## WORK TO BE COMPLETED
The entries should be written out again exactly as they read.

## MATERIAL FOR THIS EXERCISE
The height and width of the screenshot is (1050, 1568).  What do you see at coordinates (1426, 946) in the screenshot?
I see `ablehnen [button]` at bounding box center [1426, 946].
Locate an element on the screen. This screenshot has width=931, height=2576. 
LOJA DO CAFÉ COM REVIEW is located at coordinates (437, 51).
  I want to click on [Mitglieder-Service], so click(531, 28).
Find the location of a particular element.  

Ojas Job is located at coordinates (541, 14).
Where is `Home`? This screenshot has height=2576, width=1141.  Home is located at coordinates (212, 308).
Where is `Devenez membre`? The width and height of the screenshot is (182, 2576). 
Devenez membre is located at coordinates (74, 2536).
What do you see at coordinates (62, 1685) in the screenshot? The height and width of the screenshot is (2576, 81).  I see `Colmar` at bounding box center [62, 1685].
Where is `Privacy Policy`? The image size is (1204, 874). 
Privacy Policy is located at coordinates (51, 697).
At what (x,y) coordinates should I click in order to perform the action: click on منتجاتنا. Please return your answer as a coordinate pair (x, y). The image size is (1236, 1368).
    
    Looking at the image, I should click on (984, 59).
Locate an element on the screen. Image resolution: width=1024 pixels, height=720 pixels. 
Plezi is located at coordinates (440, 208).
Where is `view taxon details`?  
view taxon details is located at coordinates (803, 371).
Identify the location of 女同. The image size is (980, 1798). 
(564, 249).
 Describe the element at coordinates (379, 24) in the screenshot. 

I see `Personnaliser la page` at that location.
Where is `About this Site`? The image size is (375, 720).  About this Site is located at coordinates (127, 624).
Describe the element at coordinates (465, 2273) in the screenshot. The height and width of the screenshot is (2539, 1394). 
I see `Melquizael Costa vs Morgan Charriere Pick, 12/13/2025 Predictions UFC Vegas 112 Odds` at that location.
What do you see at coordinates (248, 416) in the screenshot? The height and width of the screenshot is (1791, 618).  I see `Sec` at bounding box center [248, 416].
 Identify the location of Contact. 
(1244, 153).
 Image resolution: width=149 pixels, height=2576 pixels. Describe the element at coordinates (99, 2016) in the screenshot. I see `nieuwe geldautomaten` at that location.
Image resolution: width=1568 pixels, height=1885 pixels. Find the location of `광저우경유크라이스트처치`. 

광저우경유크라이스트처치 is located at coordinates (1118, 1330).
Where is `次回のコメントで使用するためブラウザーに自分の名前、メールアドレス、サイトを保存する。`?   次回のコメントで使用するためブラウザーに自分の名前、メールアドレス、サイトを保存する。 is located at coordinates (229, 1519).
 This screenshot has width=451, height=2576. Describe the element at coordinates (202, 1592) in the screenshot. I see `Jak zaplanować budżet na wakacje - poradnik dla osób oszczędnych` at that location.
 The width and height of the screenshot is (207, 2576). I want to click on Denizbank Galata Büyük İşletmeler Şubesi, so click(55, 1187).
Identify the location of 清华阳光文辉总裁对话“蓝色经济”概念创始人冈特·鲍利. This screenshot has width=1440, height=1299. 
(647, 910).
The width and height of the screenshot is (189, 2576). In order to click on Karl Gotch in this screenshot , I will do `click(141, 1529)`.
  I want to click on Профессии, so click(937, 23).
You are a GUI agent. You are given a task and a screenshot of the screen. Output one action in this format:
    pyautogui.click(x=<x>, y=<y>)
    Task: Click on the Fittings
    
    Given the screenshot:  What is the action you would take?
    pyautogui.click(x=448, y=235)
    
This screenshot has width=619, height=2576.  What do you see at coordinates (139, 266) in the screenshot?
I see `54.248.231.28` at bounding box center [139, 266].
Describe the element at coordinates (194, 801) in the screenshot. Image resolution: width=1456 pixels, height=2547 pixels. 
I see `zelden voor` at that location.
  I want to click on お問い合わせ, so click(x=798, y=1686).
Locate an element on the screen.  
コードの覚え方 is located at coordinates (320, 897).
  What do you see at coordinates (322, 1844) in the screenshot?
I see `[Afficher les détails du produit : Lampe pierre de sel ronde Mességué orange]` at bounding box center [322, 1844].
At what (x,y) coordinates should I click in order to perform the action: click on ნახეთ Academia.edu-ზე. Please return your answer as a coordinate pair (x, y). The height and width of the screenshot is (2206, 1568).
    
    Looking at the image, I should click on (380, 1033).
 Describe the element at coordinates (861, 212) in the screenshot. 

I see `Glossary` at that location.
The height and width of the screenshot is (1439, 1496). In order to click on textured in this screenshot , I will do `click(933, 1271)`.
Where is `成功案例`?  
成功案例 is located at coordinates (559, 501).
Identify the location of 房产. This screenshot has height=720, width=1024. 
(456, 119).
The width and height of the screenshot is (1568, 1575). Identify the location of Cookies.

## WRITTEN RESPONSE
The height and width of the screenshot is (1050, 1568).  What do you see at coordinates (1426, 946) in the screenshot?
I see `ablehnen [button]` at bounding box center [1426, 946].
Locate an element on the screen. This screenshot has width=931, height=2576. 
LOJA DO CAFÉ COM REVIEW is located at coordinates (437, 51).
  I want to click on [Mitglieder-Service], so click(531, 28).
Find the location of a particular element.  

Ojas Job is located at coordinates (541, 14).
Where is `Home`? This screenshot has height=2576, width=1141.  Home is located at coordinates (212, 308).
Where is `Devenez membre`? The width and height of the screenshot is (182, 2576). 
Devenez membre is located at coordinates (74, 2536).
What do you see at coordinates (62, 1685) in the screenshot? The height and width of the screenshot is (2576, 81).  I see `Colmar` at bounding box center [62, 1685].
Where is `Privacy Policy`? The image size is (1204, 874). 
Privacy Policy is located at coordinates (51, 697).
At what (x,y) coordinates should I click in order to perform the action: click on منتجاتنا. Please return your answer as a coordinate pair (x, y). The image size is (1236, 1368).
    
    Looking at the image, I should click on (984, 59).
Locate an element on the screen. Image resolution: width=1024 pixels, height=720 pixels. 
Plezi is located at coordinates (440, 208).
Where is `view taxon details`?  
view taxon details is located at coordinates (803, 371).
Identify the location of 女同. The image size is (980, 1798). 
(564, 249).
 Describe the element at coordinates (379, 24) in the screenshot. 

I see `Personnaliser la page` at that location.
Where is `About this Site`? The image size is (375, 720).  About this Site is located at coordinates (127, 624).
Describe the element at coordinates (465, 2273) in the screenshot. The height and width of the screenshot is (2539, 1394). 
I see `Melquizael Costa vs Morgan Charriere Pick, 12/13/2025 Predictions UFC Vegas 112 Odds` at that location.
What do you see at coordinates (248, 416) in the screenshot? The height and width of the screenshot is (1791, 618).  I see `Sec` at bounding box center [248, 416].
 Identify the location of Contact. 
(1244, 153).
 Image resolution: width=149 pixels, height=2576 pixels. Describe the element at coordinates (99, 2016) in the screenshot. I see `nieuwe geldautomaten` at that location.
Image resolution: width=1568 pixels, height=1885 pixels. Find the location of `광저우경유크라이스트처치`. 

광저우경유크라이스트처치 is located at coordinates (1118, 1330).
Where is `次回のコメントで使用するためブラウザーに自分の名前、メールアドレス、サイトを保存する。`?   次回のコメントで使用するためブラウザーに自分の名前、メールアドレス、サイトを保存する。 is located at coordinates (229, 1519).
 This screenshot has width=451, height=2576. Describe the element at coordinates (202, 1592) in the screenshot. I see `Jak zaplanować budżet na wakacje - poradnik dla osób oszczędnych` at that location.
 The width and height of the screenshot is (207, 2576). I want to click on Denizbank Galata Büyük İşletmeler Şubesi, so click(55, 1187).
Identify the location of 清华阳光文辉总裁对话“蓝色经济”概念创始人冈特·鲍利. This screenshot has width=1440, height=1299. 
(647, 910).
The width and height of the screenshot is (189, 2576). In order to click on Karl Gotch in this screenshot , I will do `click(141, 1529)`.
  I want to click on Профессии, so click(937, 23).
You are a GUI agent. You are given a task and a screenshot of the screen. Output one action in this format:
    pyautogui.click(x=<x>, y=<y>)
    Task: Click on the Fittings
    
    Given the screenshot:  What is the action you would take?
    pyautogui.click(x=448, y=235)
    
This screenshot has width=619, height=2576.  What do you see at coordinates (139, 266) in the screenshot?
I see `54.248.231.28` at bounding box center [139, 266].
Describe the element at coordinates (194, 801) in the screenshot. Image resolution: width=1456 pixels, height=2547 pixels. 
I see `zelden voor` at that location.
  I want to click on お問い合わせ, so click(x=798, y=1686).
Locate an element on the screen.  
コードの覚え方 is located at coordinates (320, 897).
  What do you see at coordinates (322, 1844) in the screenshot?
I see `[Afficher les détails du produit : Lampe pierre de sel ronde Mességué orange]` at bounding box center [322, 1844].
At what (x,y) coordinates should I click in order to perform the action: click on ნახეთ Academia.edu-ზე. Please return your answer as a coordinate pair (x, y). The height and width of the screenshot is (2206, 1568).
    
    Looking at the image, I should click on (380, 1033).
 Describe the element at coordinates (861, 212) in the screenshot. 

I see `Glossary` at that location.
The height and width of the screenshot is (1439, 1496). In order to click on textured in this screenshot , I will do `click(933, 1271)`.
Where is `成功案例`?  
成功案例 is located at coordinates (559, 501).
Identify the location of 房产. This screenshot has height=720, width=1024. 
(456, 119).
The width and height of the screenshot is (1568, 1575). Identify the location of Cookies.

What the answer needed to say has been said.